Figure 5: Illustration of cross-cutting evolutionary dimensions: learning paradigm (offline/online), policy consistency (on/off-policy), and reward granularity (process-based, outcome-based, hybrid).
Where to Evolve
Figure 6: Categorization of where to evolve: general domain evolution (broad capability enhancement) vs. specific domain evolution (domain-specific expertise).
- General Domain: Agents evolve to handle diverse digital tasks, leveraging memory mechanisms, curriculum learning, and model-agent co-evolution (e.g., Voyager, WebEvolver).
- Specialized Domain: Focused on coding, GUI, finance, medical, and education, with agents like SICA, QuantAgent, and Agent Hospital demonstrating domain-specific self-improvement and knowledge accumulation.
Evaluation: Metrics and Paradigms
Figure 7: Overview of evaluation angles for self-evolving agents, including adaptivity, retention, generalization, safety, and efficiency, across static, short-horizon, and long-horizon paradigms.
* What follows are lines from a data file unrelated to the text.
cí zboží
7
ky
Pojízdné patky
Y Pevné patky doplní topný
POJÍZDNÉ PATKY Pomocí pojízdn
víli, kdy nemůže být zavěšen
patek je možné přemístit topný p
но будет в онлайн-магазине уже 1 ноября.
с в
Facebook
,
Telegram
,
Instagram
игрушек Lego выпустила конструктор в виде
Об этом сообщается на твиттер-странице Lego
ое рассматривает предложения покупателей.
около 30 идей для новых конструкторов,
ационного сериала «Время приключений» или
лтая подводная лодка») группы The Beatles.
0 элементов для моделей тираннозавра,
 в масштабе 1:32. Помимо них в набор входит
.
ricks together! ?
The survey emphasizes the need for longitudinal, dynamic evaluation frameworks that capture not only immediate task success but also adaptation speed, knowledge retention (mitigating catastrophic forgetting), generalization to novel domains, efficiency, and safety. It distinguishes between static assessment, short-horizon adaptation, and long-horizon lifelong learning, highlighting emerging benchmarks such as LifelongAgentBench and LTMBenchmark.
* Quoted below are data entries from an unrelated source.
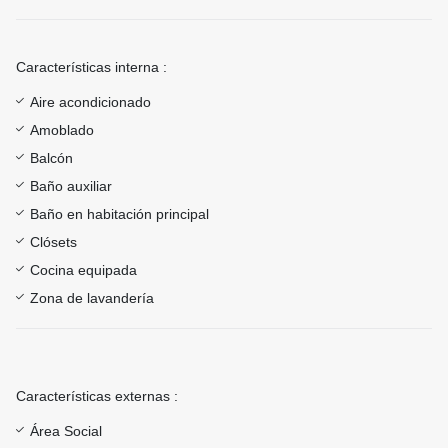
Características interna :
Aire acondicionado
Amoblado
Balcón
Baño auxiliar
Baño en habitación principal
Clósets
Cocina equipada
Zona de lavandería
Características externas :
Área Social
Implications, Open Challenges, and Future Directions
The paper identifies several critical challenges and research directions:
- Personalization: Developing agents that can rapidly adapt to individual user preferences and behaviors, even under limited data, while avoiding bias amplification.
- Generalization and Continual Learning: Achieving robust cross-domain transfer, scalable architecture design, and mitigating catastrophic forgetting in resource-constrained settings.
- Safety and Controllability: Ensuring agents remain aligned with human values, avoid unsafe behaviors, and can be reliably controlled as they autonomously evolve.
- Multi-Agent Ecosystems: Balancing individual and collective reasoning, enabling efficient collaboration, and developing dynamic evaluation frameworks for multi-agent systems.
The survey underscores the necessity of integrating advances in models, algorithms, data, and evaluation to realize the full potential of self-evolving agents as precursors to ASI. It calls for the development of more adaptive, robust, and trustworthy agentic systems capable of open-ended, autonomous evolution.
Conclusion
This survey establishes a comprehensive, multi-dimensional framework for understanding and advancing self-evolving agents. By systematically dissecting the field along the axes of what, when, how, and where to evolve, and by highlighting evaluation methodologies and open challenges, the paper provides a foundational reference for researchers and practitioners. The trajectory from static LLMs to self-evolving agents is positioned as a necessary step toward ASI, with significant implications for the design of adaptive, robust, and safe AI systems in both research and real-world deployments.